1. Insert data

1.1 insert

If we need to insert multiple records into the database table at one time, we can optimize from the following three aspects.

insert into tb_test values(1,'tom');
insert into tb_test values(2,'cat');
insert into tb_test values(3,'jerry');

1) .Optimization plan one

Insert data in batches

Insert into tb_test values(1,'Tom'),(2,'Cat'),(3,'Jerry');

2) .Optimization plan two

Manually control transactions

start transaction;
insert into tb_test values(1,'Tom'),(2,'Cat'),(3,'Jerry');
insert into tb_test values(4,'Tom'),(5,'Cat'),(6,'Jerry');
insert into tb_test values(7,'Tom'),(8,'Cat'),(9,'Jerry');
commit;

3) .Optimization plan three

The performance of primary key sequential insertion is higher than that of out-of-order insertion.

主键乱序插入 : 8 1 9 21 88 2 4 15 89 5 7 3
主键顺序插入 : 1 2 3 4 5 7 8 9 15 21 88 89

1.2 Inserting data in large batches

If you need to insert a large amount of data at one time ( for example : millions of records ) , the insertion performance of using the insert statement is low. In this case, you can use

Use the load command provided by the MySQL database to insert. Here's how to do it:

You can execute the following instructions to load the data in the data script file into the table structure:

-- 客户端连接服务端时，加上参数 -–local-infile
mysql –-local-infile -u root -p
-- 设置全局参数local_infile为1，开启从本地加载文件导入数据的开关
set global local_infile = 1;
-- 执行load指令将准备好的数据，加载到表结构中
load data local infile '/root/sql1.log' into table tb_user fields
terminated by ',' lines terminated by '\n' ;

The performance of primary key sequential insertion is higher than that of out-of-order insertion

Example demo :

A.Create table structure

CREATE TABLE `tb_user` (
`id` INT(11) NOT NULL AUTO_INCREMENT,
`username` VARCHAR(50) NOT NULL,
`password` VARCHAR(50) NOT NULL,
`name` VARCHAR(20) NOT NULL,
`birthday` DATE DEFAULT NULL,
`sex` CHAR(1) DEFAULT NULL,
PRIMARY KEY (`id`),
UNIQUE KEY `unique_user_username` (`username`)
) ENGINE=INNODB DEFAULT CHARSET=utf8 ;

B.Set parameters

-- 客户端连接服务端时，加上参数 -–local-infile
mysql –-local-infile -u root -p
-- 设置全局参数local_infile为1，开启从本地加载文件导入数据的开关
set global local_infile = 1;

C. loadload data

load data local infile '/root/load_user_100w_sort.sql' into table tb_user
fields terminated by ',' lines terminated by '\n' ;

We saw that inserting 1 million records was completed in 17 seconds , and the performance was very good.
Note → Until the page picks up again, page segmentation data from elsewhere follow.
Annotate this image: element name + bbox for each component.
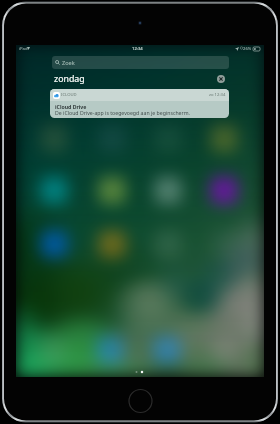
staticText: iCloud Drive	[55, 103, 87, 110]
button[interactable]: Zoek	[52, 56, 229, 69]
button[interactable]: Wis zoekopdracht	[216, 74, 226, 84]
staticText: De iCloud Drive-app is toegevoegd aan je…	[55, 109, 190, 116]
staticText: ICLOUD	[61, 92, 77, 98]
other: Wi-Fi	[27, 47, 30, 50]
staticText: Zoek	[62, 59, 75, 67]
button[interactable]: ICLOUD	[50, 89, 229, 118]
staticText: 26%	[243, 46, 252, 52]
staticText: zondag	[54, 73, 85, 85]
staticText: iPad	[19, 46, 28, 52]
staticText: 12:34	[132, 46, 143, 52]
staticText: zo 12:34	[209, 92, 226, 98]
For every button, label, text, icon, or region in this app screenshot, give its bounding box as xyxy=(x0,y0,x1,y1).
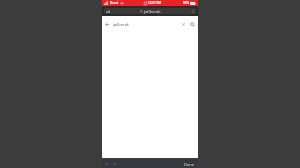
staticText: ᴀA xyxy=(106,9,111,14)
staticText: 12:51 PM xyxy=(148,1,162,5)
other: Back xyxy=(105,22,110,27)
staticText: 98% xyxy=(183,1,189,5)
staticText: jailbreak xyxy=(144,9,161,14)
button[interactable]: Search xyxy=(189,21,195,27)
button[interactable]: Next field xyxy=(112,161,118,167)
other: Reload xyxy=(191,9,195,13)
button[interactable]: Previous field xyxy=(104,161,110,167)
staticText: jailbreak xyxy=(113,22,130,27)
button[interactable]: Clear xyxy=(181,22,185,26)
button[interactable]: Back xyxy=(105,19,195,29)
button[interactable]: ᴀA xyxy=(104,8,196,14)
staticText: Done xyxy=(184,162,195,167)
button[interactable]: Done xyxy=(184,162,195,167)
staticText: Boost xyxy=(110,1,119,5)
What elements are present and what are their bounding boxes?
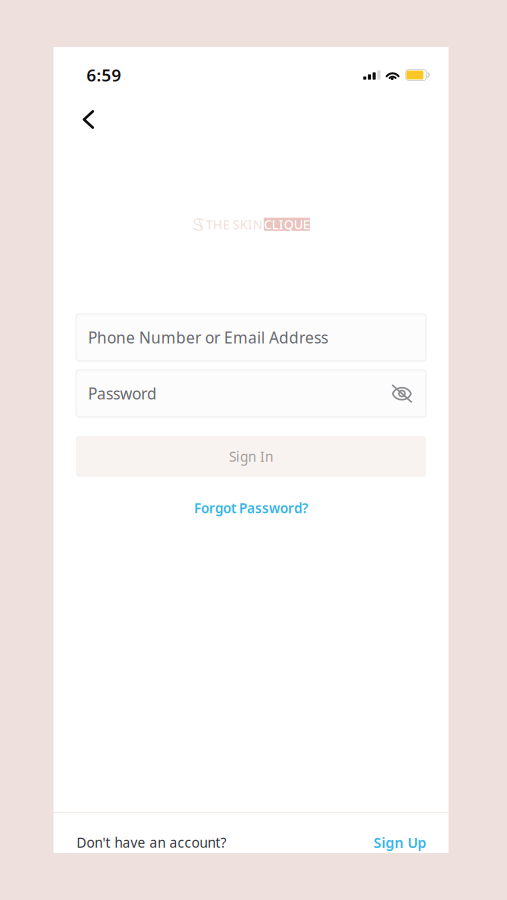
staticText: THE SKIN bbox=[206, 216, 263, 233]
staticText: Don't have an account? bbox=[76, 833, 226, 852]
button[interactable]: Forgot Password? bbox=[194, 497, 308, 519]
staticText: CLIQUE bbox=[264, 216, 310, 233]
button[interactable]: Back bbox=[74, 103, 103, 136]
staticText: 6:59 bbox=[86, 64, 122, 86]
button[interactable]: Show password bbox=[392, 384, 412, 402]
button[interactable]: Sign In bbox=[76, 436, 426, 477]
button[interactable]: Sign Up bbox=[374, 833, 426, 852]
staticText: Phone Number or Email Address bbox=[88, 327, 328, 348]
staticText: Sign Up bbox=[374, 833, 426, 852]
staticText: Forgot Password? bbox=[194, 499, 308, 517]
staticText: Sign In bbox=[229, 447, 273, 466]
staticText: Password bbox=[88, 383, 157, 404]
When loading , the performance of primary key sequential insertion is higher than that of out-of-order insertion.

2. Primary key optimization

In the previous section, we mentioned that the performance of primary key sequential insertion is higher than out-of-order insertion. In this section, we will introduce the tools

The reason for the entity, and then analyze how the primary key should be designed.

1) .Data organization method

In the InnoDB storage engine, table data is organized and stored in order according to the primary key. Tables stored in this way are called index-organized tables.

(index organized table IOT) 。

Row data is stored on the leaf nodes of the clustered index. We have also explained the logical structure diagram of InnoDB before:

In the InnoDB engine, data rows are recorded in logical structure pages , and the size of each page is fixed. By default

16K 。

That means that the rows stored in a page are also limited. If the inserted data row row is not small in the page, it will be stored.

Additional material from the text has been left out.